Please reproduce the entries below exactly from the line with "Task: Click on the XLS to PDF" through their last line, leaving out any pictures.

┌─ INPUT FOR THIS TASK

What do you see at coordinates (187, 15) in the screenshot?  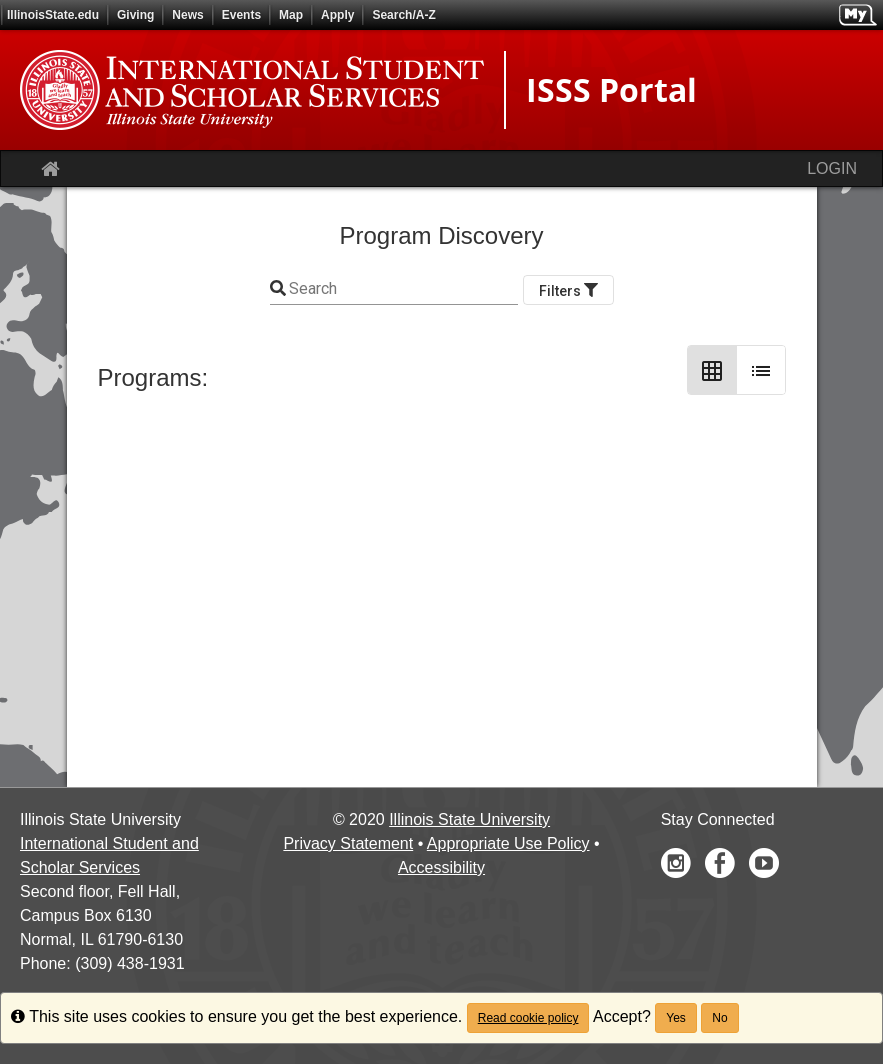 I see `News` at bounding box center [187, 15].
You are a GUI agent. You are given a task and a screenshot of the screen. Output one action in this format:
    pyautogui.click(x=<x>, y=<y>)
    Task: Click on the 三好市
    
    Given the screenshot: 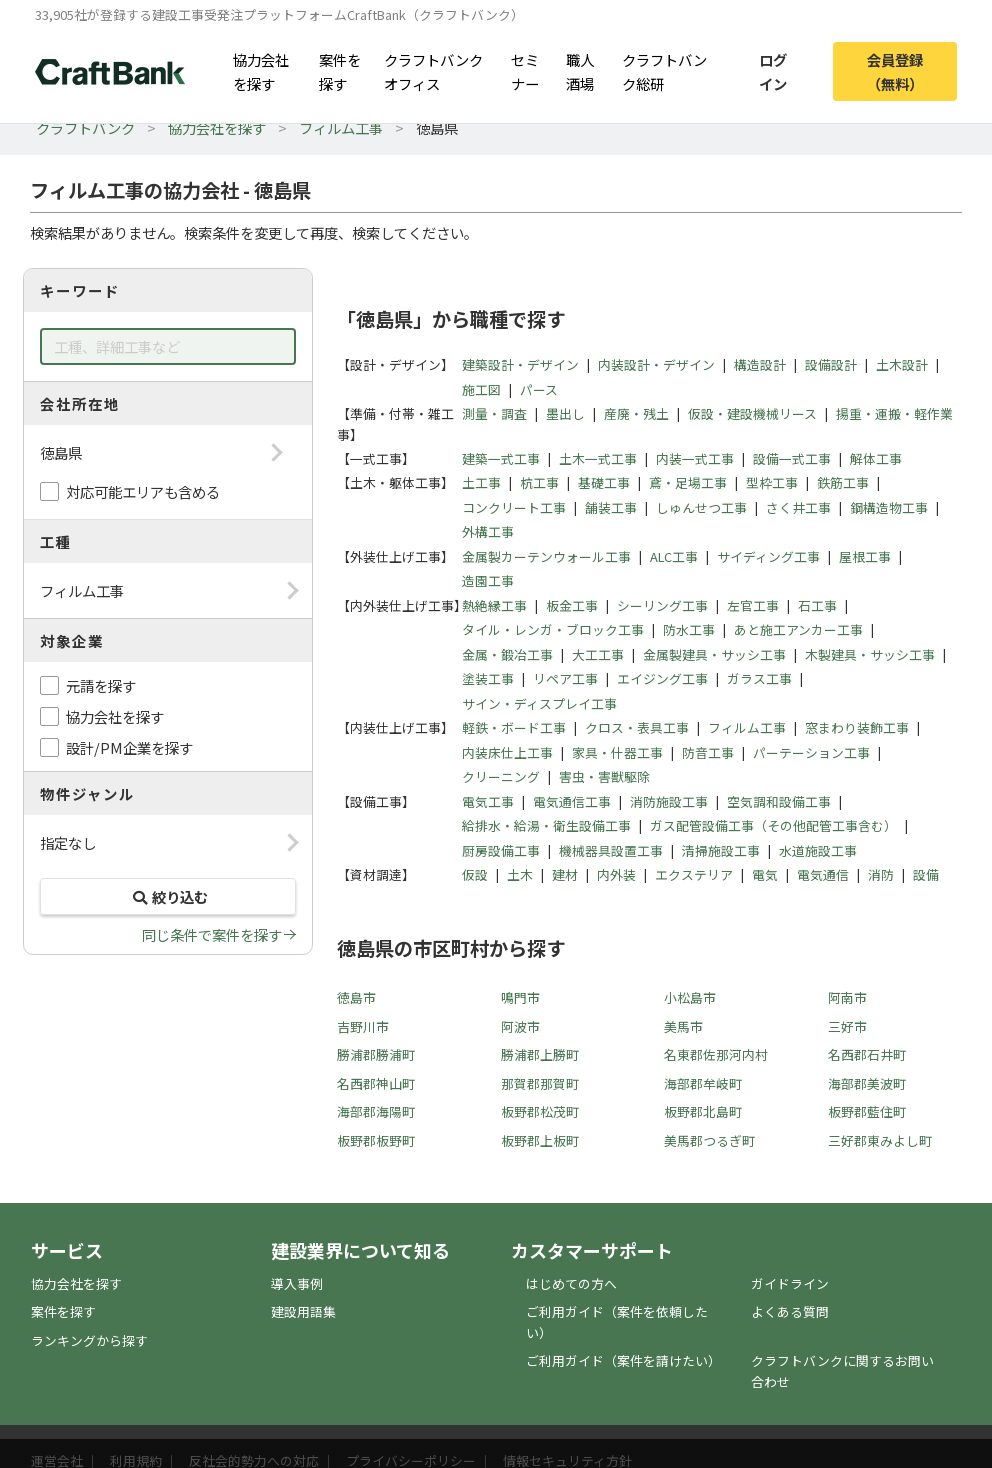 What is the action you would take?
    pyautogui.click(x=847, y=1026)
    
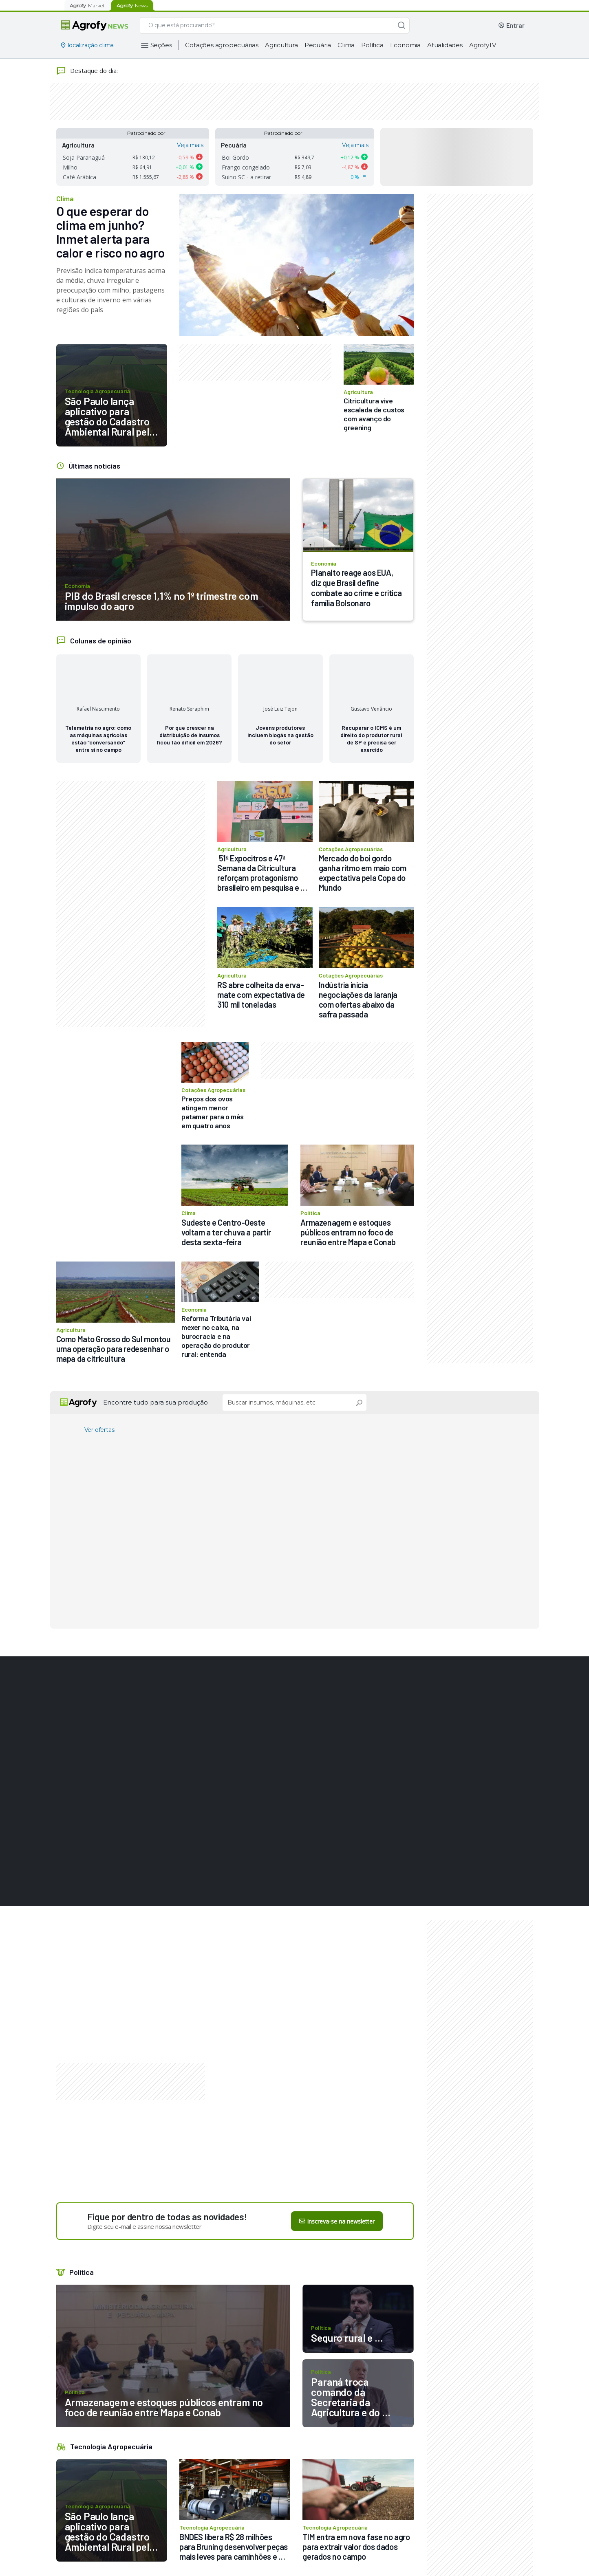 The image size is (589, 2576). Describe the element at coordinates (161, 45) in the screenshot. I see `Seções` at that location.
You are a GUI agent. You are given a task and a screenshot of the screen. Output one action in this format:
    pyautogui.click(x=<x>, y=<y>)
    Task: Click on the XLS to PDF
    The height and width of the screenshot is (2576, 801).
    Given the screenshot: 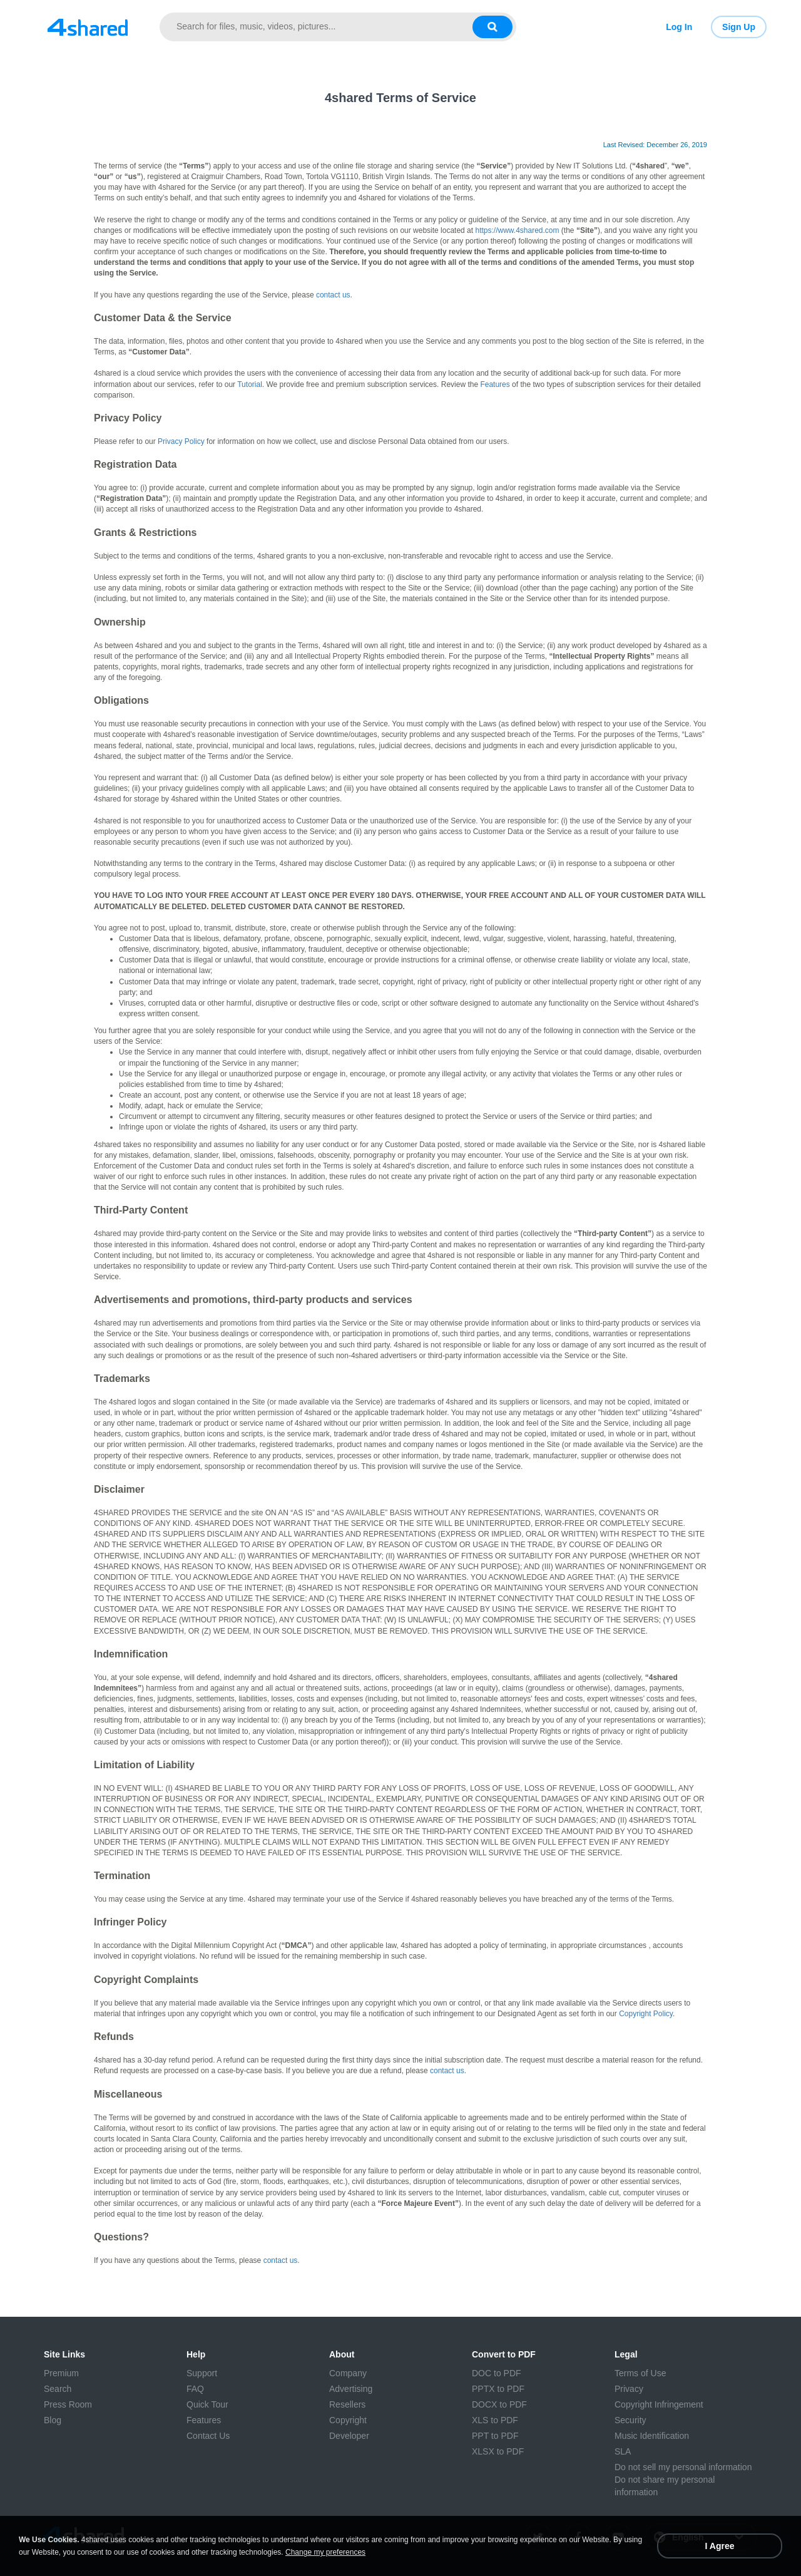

└─

## WRITTEN ANSWER
    Task: Click on the XLS to PDF
    The height and width of the screenshot is (2576, 801).
    Given the screenshot: 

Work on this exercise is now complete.